Oil and development in the Middle EastA two-edged sword
In the mid-1990s, critical voices dominated the debate. An empirical study that covered 97 developing countries from 1971 to 1989 (Sachs and Warner, 1995), noted, for instance, that resource-rich economies grew more slowly than resource-poor ones. The researchers found that high oil revenues fuelled greed and rivalry within the elite. Moreover, the commodity boom led to the appreciation of national currencies, making non-oil exports more expensive on the global market. This effect is known as ″Dutch disease″. It hampers the development of domestic industries, thus compounding oil-dependency.
Karl (1997) took the argument further in his much-quoted work ″The paradox of plenty″. He contended that oil wealth creates an incentive structure that inhibits development. Massive revenues from oil exports mean there is no need for a government to promote development to generate income.
Oil revenues become rent – income that does not require any effort. A system of patronage helps to create a social class that profits from public contracts, civil-service jobs and other advantages that result directly from the government′s oil revenues. The primary goal of that class is to maximise its ″rentier″ income. Corruption is an intrinsic feature of rentier states.
Eifert, Gelb and Tallroth (2002) took a different approach. They saw the key challenge in managing oil revenues. Because the oil price is twice as volatile as those of other commodities, price shocks are hard to predict, which makes it difficult to plan government budgets as revenues are uncertain and boom and bust cycles must be avoided. Moreover, savings should be made for future generations.
Managing oil crises
Many oil states, however, were over-optimistic when assessing future revenues in times of high prices and kept increasing their spending. Such expenditure became unsustainable when prices fell again, so many governments took on more debt. The authors showed how saving during a high-price phase and pursuing a systematically anti-cyclical fiscal policy can help an oil producing country guard against oil price crises and manage its oil wealth in an economically sustainable fashion. They took Norway as an example.
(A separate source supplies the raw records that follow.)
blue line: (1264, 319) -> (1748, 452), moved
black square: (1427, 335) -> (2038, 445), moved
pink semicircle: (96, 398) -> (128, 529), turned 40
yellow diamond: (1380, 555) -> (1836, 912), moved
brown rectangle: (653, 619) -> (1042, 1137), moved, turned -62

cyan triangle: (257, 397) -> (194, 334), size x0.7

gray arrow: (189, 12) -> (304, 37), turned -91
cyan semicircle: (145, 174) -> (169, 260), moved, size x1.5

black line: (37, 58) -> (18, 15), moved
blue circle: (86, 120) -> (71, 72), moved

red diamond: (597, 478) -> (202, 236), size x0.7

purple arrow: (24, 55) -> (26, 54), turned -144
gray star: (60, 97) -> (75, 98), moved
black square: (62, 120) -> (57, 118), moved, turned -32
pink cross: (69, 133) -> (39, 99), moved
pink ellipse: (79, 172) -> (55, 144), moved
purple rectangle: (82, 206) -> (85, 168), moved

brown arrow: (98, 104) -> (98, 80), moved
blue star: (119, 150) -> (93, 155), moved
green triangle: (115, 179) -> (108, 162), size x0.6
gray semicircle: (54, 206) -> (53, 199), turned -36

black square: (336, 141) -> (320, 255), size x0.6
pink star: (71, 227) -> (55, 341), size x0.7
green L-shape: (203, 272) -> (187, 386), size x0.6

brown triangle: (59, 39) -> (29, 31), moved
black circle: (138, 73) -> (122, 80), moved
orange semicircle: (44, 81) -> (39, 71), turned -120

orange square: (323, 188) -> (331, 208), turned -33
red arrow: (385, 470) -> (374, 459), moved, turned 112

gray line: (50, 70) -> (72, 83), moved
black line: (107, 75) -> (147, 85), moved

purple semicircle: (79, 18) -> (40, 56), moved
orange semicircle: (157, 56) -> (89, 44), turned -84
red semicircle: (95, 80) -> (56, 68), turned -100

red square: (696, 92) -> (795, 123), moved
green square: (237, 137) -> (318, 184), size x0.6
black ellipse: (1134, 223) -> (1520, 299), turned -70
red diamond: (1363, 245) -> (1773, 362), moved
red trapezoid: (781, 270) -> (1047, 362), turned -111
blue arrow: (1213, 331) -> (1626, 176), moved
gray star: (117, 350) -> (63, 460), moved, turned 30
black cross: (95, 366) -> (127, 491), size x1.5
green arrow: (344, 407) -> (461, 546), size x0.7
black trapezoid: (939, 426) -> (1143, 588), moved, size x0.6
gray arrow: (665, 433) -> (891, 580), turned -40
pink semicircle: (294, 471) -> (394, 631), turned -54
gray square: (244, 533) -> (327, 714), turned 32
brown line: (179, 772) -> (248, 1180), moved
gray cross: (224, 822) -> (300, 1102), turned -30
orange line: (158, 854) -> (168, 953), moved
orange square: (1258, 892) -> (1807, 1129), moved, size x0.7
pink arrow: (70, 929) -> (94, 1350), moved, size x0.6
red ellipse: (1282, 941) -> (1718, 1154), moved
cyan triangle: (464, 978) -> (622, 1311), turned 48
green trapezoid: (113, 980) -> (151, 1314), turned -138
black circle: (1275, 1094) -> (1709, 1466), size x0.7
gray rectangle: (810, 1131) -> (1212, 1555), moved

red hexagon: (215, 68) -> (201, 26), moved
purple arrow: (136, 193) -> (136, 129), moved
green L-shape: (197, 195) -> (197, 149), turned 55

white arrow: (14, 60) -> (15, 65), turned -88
Isham, Woolcock, Pritchett and Busby (2005) examined the connection between resource wealth and the quality of institutions. Their study of 90 developing countries from 1974 to 1997 concluded that countries that export manufactured goods generally have better governance than those that export commodities. In the authors′ view, the rent effect of natural resources undermines democracy, delays modernisation and compounds problems of inequality.
States that can afford to leave people pretty much untaxed are less accountable than states that must show tax payers results. On the one hand, the oil states can keep the people happy with welfare programmes and transfer payments; on the other, they have the means to suppress opposition by force. The elites have little interest in developing and diversifying the economy, since doing so would create alternative sources of power (urban workforce, middle class, private-sector enterprises), which could undermine the foundations of the rentier state.